• **Problem to work on**
The listing below must be returned in full and unchanged, without the images it carries.
======== Input records
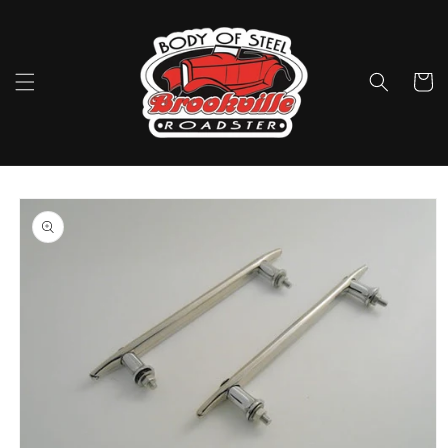
Skip to
content
Cart
Skip to
product
information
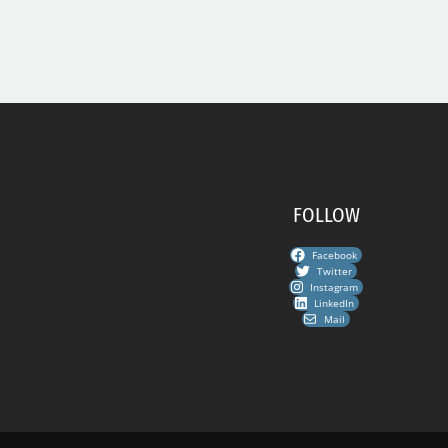
FOLLOW
Facebook
Twitter
Instagram
LinkedIn
Mail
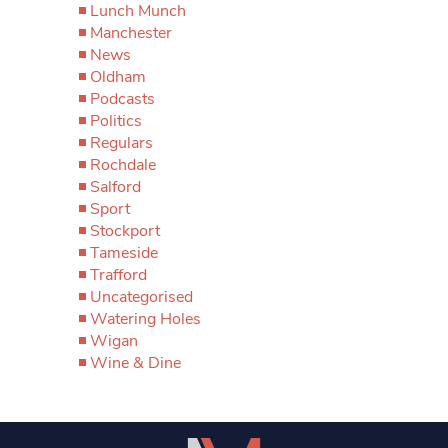
Lunch Munch
Manchester
News
Oldham
Podcasts
Politics
Regulars
Rochdale
Salford
Sport
Stockport
Tameside
Trafford
Uncategorised
Watering Holes
Wigan
Wine & Dine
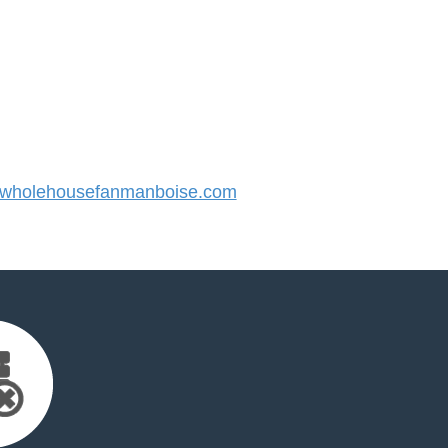
wholehousefanmanboise.com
================
• **Output**
Skip to
content
Cart
Skip to
product
information
FOLLOW
Facebook
Twitter
Instagram
LinkedIn
Mail
Lunch Munch
Manchester
News
Oldham
Podcasts
Politics
Regulars
Rochdale
Salford
Sport
Stockport
Tameside
Trafford
Uncategorised
Watering Holes
Wigan
Wine & Dine
wholehousefanmanboise.com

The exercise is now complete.